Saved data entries
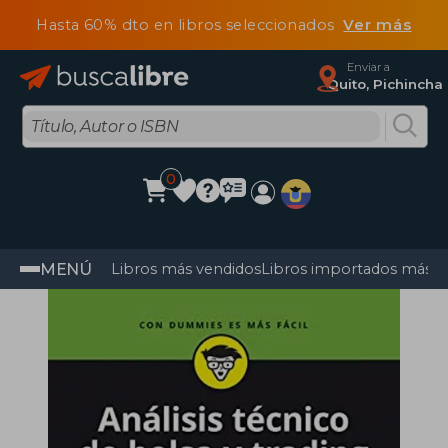
Hasta 60% dto en libros seleccionados
Ver más
Enviar a
Quito, Pichincha
0
MENÚ
Libros más vendidos
Libros importados más v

WHAT THE TASK ASKS – The entries are to be printed exactly as written; the pictures are to be left out.

WRITTEN REPLY –
Hasta 60% dto en libros seleccionados
Ver más
Enviar a
Quito, Pichincha
0
MENÚ
Libros más vendidos
Libros importados más v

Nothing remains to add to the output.